Na sexta-feira, um detento foi detido em São Sebastião, no litoral norte de São Paulo, depois de passar mais de 10 horas nas ruas durante a madrugada.

Um outro homem condenado por tráfico de drogas foi preso na quinta depois de andar de jetski em uma represa de São Bernardo do Campo.

As prisões ocorreram após um acordo firmado entre a Secretaria de Segurança e a Justiça. Os policiais conseguem verificar em tempo real, por meio de tablets instalados na viatura, se as regras impostas pela Justiça estão sendo desrespeitadas.

Apenas em São Paulo, 33 mil presos deixaram 182 cadeias do estado para o saidão de Natal.

Projeto de lei contra saidinhas e saidões

Uma das propostas contra as “saidinhas” e os “saidões” é o PL 2.253/22, já aprovado pela Câmara em agosto de 2022, e que aguarda agora a análise no Senado. 

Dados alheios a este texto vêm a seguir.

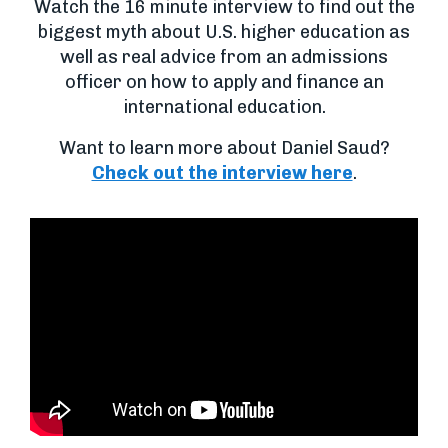
Watch the 16 minute interview to find out the
biggest myth about U.S. higher education as
well as real advice from an admissions
officer on how to apply and finance an
international education.
Want to learn more about Daniel Saud?
Check out the interview here
.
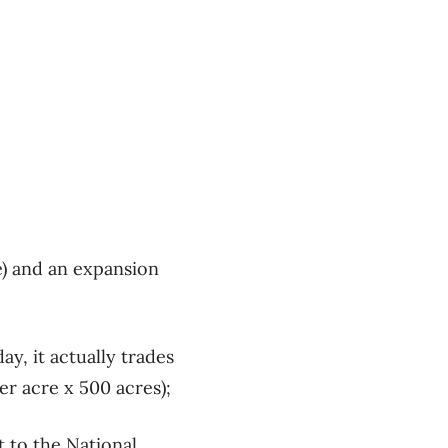
e) and an expansion
ay, it actually trades
er acre x 500 acres);
t to the National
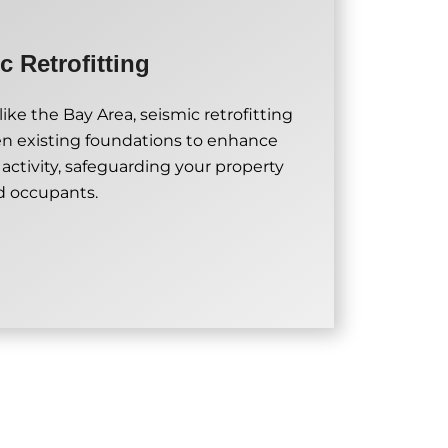
c Retrofitting
ike the Bay Area, seismic retrofitting
en existing foundations to enhance
 activity, safeguarding your property
d occupants.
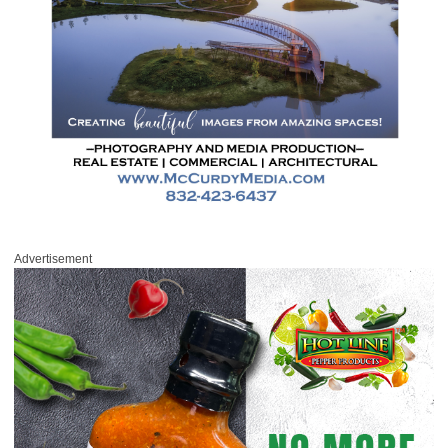
Advertisement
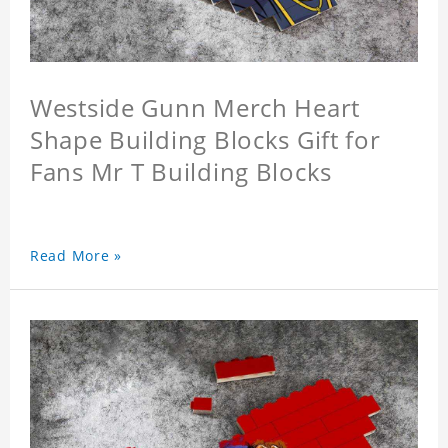
Westside Gunn Merch Heart
Shape Building Blocks Gift for
Fans Mr T Building Blocks
Read More »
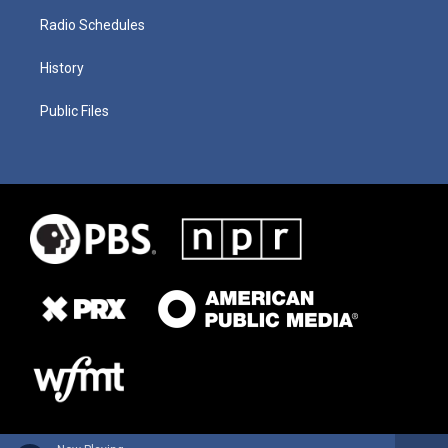
Radio Schedules
History
Public Files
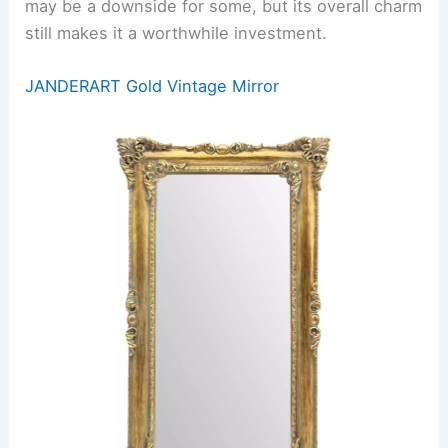
may be a downside for some, but its overall charm
still makes it a worthwhile investment.
JANDERART Gold Vintage Mirror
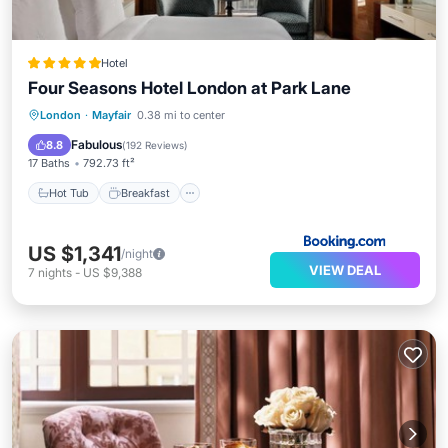
Hotel
Four Seasons Hotel London at Park Lane
Hot Tub
Breakfast
Parking
London
·
Mayfair
0.38 mi to center
Spa
Fabulous
8.8
(
192 Reviews
)
17 Baths
792.73 ft²
Hot Tub
Breakfast
US $1,341
/night
VIEW DEAL
7
nights
-
US $9,388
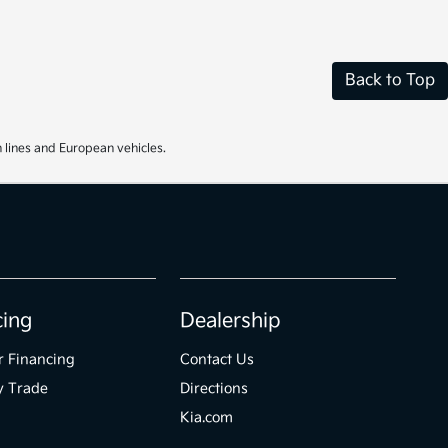
Back to Top
 lines and European vehicles.
cing
Dealership
r Financing
Contact Us
y Trade
Directions
Kia.com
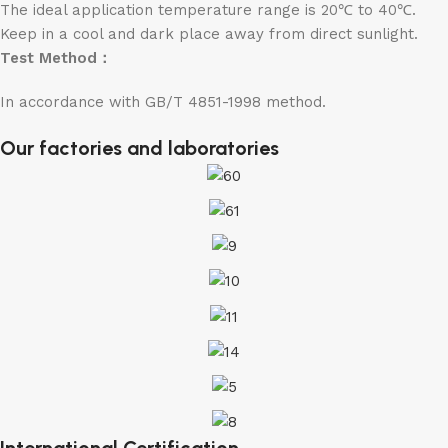
The ideal application temperature range is 20℃ to 40℃.
Keep in a cool and dark place away from direct sunlight.
Test Method：
In accordance with GB/T 4851-1998 method.
Our factories and laboratories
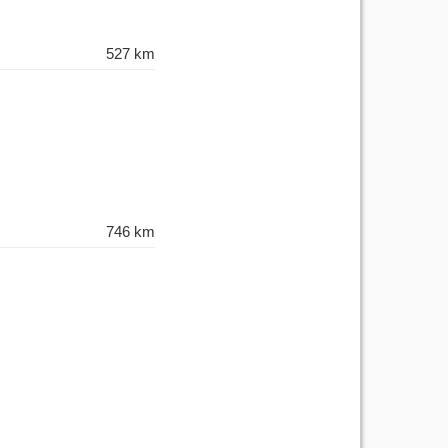
527 km
746 km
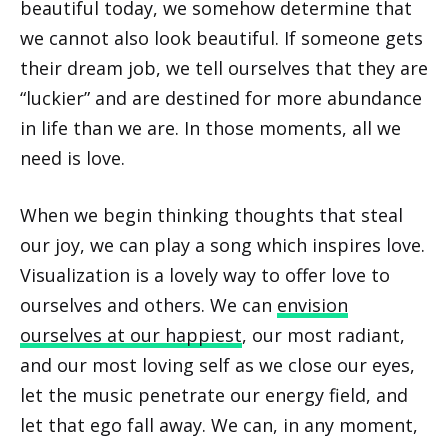
beautiful today, we somehow determine that
we cannot also look beautiful. If someone gets
their dream job, we tell ourselves that they are
“luckier” and are destined for more abundance
in life than we are. In those moments, all we
need is love.
When we begin thinking thoughts that steal
our joy, we can play a song which inspires love.
Visualization is a lovely way to offer love to
ourselves and others. We can
envision
ourselves at our happiest
, our most radiant,
and our most loving self as we close our eyes,
let the music penetrate our energy field, and
let that ego fall away. We can, in any moment,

O PL também aborda a monitoração eletrônica de presos em regime semiaberto ou condicional, além de prever a realização de exames criminológicos para a progressão de regime.

A exigência de exames criminológicos, que envolvem análise psicológica e avaliação da conduta do apenado, para a progressão de regime foi defendida pelo senador Sérgio Moro. Moro relatou que aplicou essa medida com sucesso quando atuava como juiz de execução penal no presídio federal de Catanduvas (PR).